Commençons par faire le sort qu’il mérite à l’argument de l’oisiveté, soupçon qui a toujours pesé sur le travailleur en France. Lors des Assises, la table ronde sur le rapport au travail a été ouverte par Jérémie Peltier, de la Fondation Jean Jaurès (FJJ), qui a utilisé cette tribune pour développer les dernières trouvailles de ce think tank autour de la « grosse fatigue » et de « l’épidémie de flemme », mise en avant par le titre d’une de ses publications récentes.
Elles nous semblent faire peser sur les jeunes et une soi-disant rupture du rapport au travail, une responsabilité beaucoup plus forte que ce que nous disent les études terrain. Par ailleurs, ces constats sont rarement étayés par un appareillage statistique digne de ce nom. Il ne suffit pas comme l’a énoncé Jérémie Peltier dans son introduction de vouloir « objectiver ce que l’on ressent intuitivement ». Si le travail a effectivement perdu sa place identitaire, sans doute pour le grand bien des salariés comme des entreprises, on ne peut pas dire qu’il a perdu sa place centrale. Le rapport au travail a d’ailleurs été bien bousculé ces dernières années : dès avant la mise en suspension due au « Great Lockdown » (« Grand Confinement »), le travail faisait face aux multiples remises en question issues des grandes transitions. Pour reprendre les mots d’Olivier Dussopt, ministre du Travail, du Plein emploi et de l’Insertion, lors de son introduction, « la transition écologique et l’usage accru du numérique bouleversent les organisations du travail et les attentes de nos concitoyens vis-à-vis de leur activité professionnelle ».
La FJJ n’est pas la seule à verser dans la facilité de « l’épidémie de flemme ». Lors de son introduction au débat des Assises, François Bayrou, commissaire au Plan, mais aussi Secrétaire général du Conseil national de la refondation, a rappelé l’étymologie doloriste du mot travail (le fameux tripalium, étymologie qui est d’ailleurs de plus en plus contestée…) et s’est étonné du nombre important de postes non pourvus dans l’industrie et dans les services, en reliant cet état de fait à « un refus du travail ». Mais plus positivement, ce constat l’amène à la nécessité de « comprendre pourquoi la conciliation entre travail et épanouissement n’est plus au rendez-vous comme (pour) les classes d’âges précédentes ».
Les enquêtes montrent en effet que le travail est toujours ancré au centre des aspirations des jeunes générations, au même titre que les loisirs, le sport, les amis ou la famille.
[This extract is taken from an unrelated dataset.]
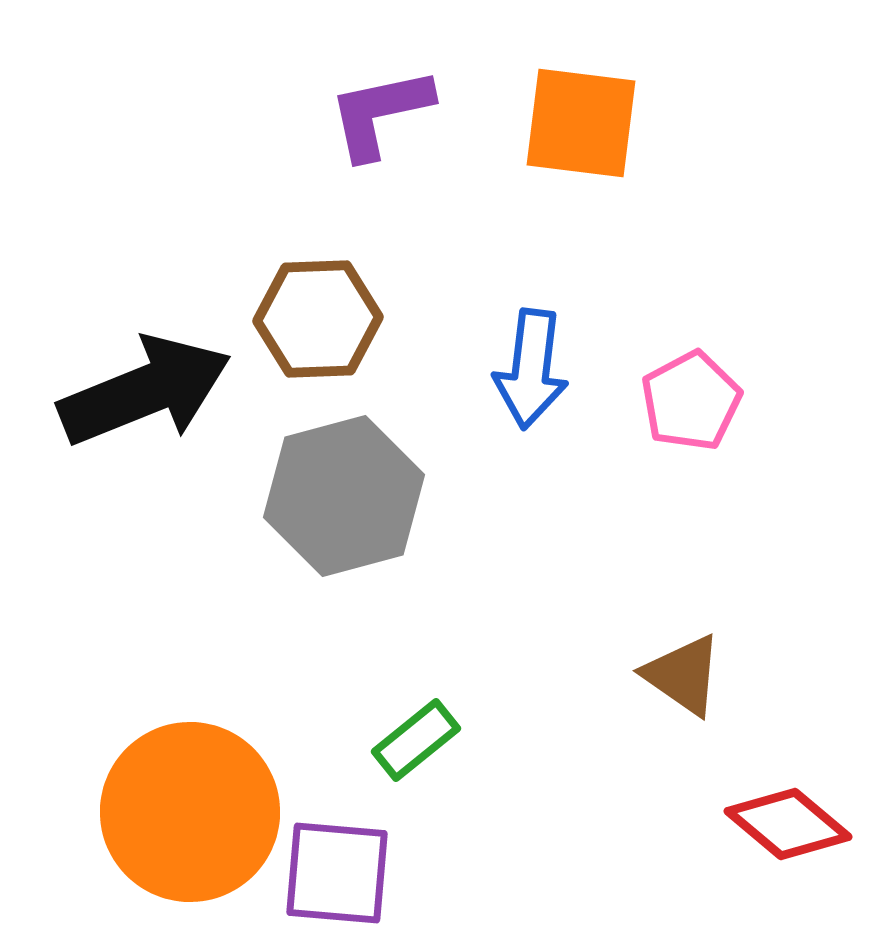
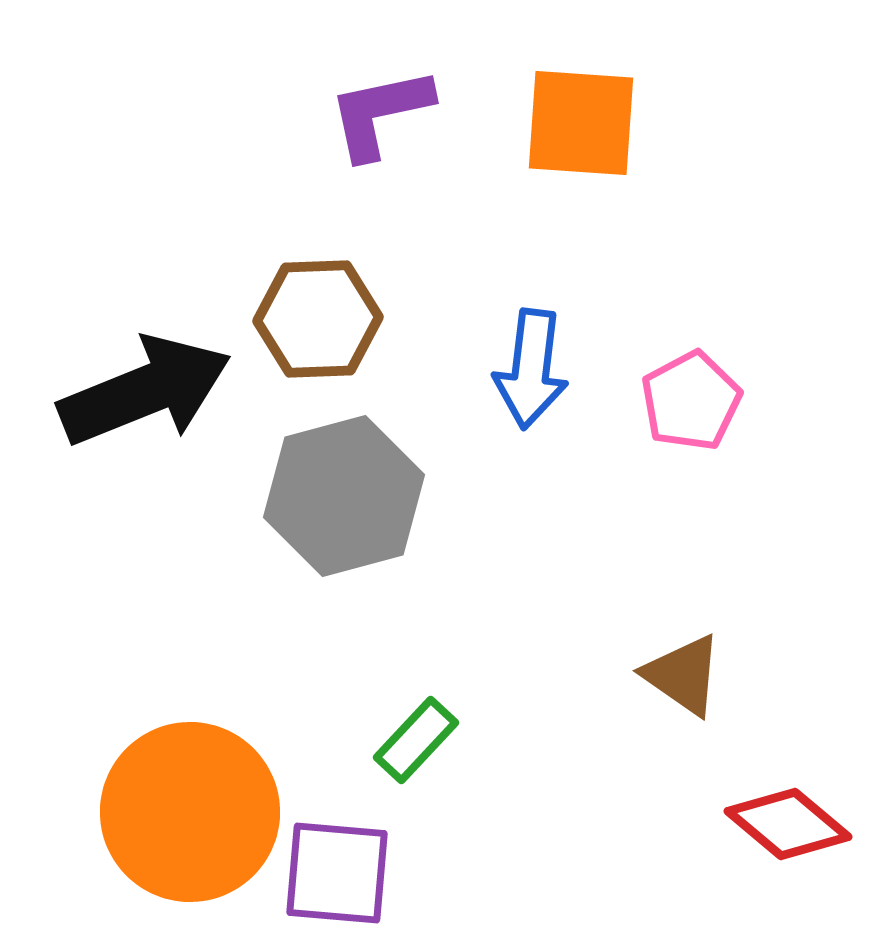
orange square: rotated 3 degrees counterclockwise
green rectangle: rotated 8 degrees counterclockwise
Le lecteur intéressé par ces questions peut se référer à mon récent article dans Metis (« Les jeunes, le travail et l’entreprise : pulvérisons quelques idées reçues », septembre 2022).
Lors des Assises, Laurent Berger, secrétaire général de la CFDT a rappelé les conclusions fortes de l’enquête « Parlons travail » menée par son organisation en 2018. Il fait aussi remarquer que « cette question du rapport au travail est vécue d’un côté grincheux ». En effet, on a « vendu la mobilité professionnelle aux jeunes », si bien qu’on ne devrait pas s’étonner de leur appétence à bouger, à changer d’entreprise. Les attentes des jeunes, comme des plus âgés, portent d’abord et avant tout sur le sens, mais aussi le respect et notamment la capacité à s’exprimer librement sur son travail. Il attire également l’attention sur le fait que la problématique du rapport au travail n’est absolument pas une question spécifique posée par les jeunes générations, mais qu’au contraire, elle concerne l’ensemble des générations au travail, et pas seulement les plus diplômés.
Nous sommes passés de l’absolutisme du travail, un modèle dans lequel le travail occupe le centre et détermine la place des autres interactions sociales, à un modèle plus équilibré et plus sain, dans lequel chacun d’entre nous cherche sa place et exprime au mieux ses convictions et ses valeurs. Comme l’affirmait Olivier Dussopt, « nos concitoyens aspirent de plus en plus à ce que leur travail ait un sens et corresponde aux valeurs qui les animent, mais aussi qu’il leur permette de mieux concilier vie personnelle et vie professionnelle ». Depuis le milieu des années 2000, donc bien avant la crise sanitaire, on voit monter cette aspiration de conciliation dans les attentes exprimées par les salariés vis-à-vis du travail.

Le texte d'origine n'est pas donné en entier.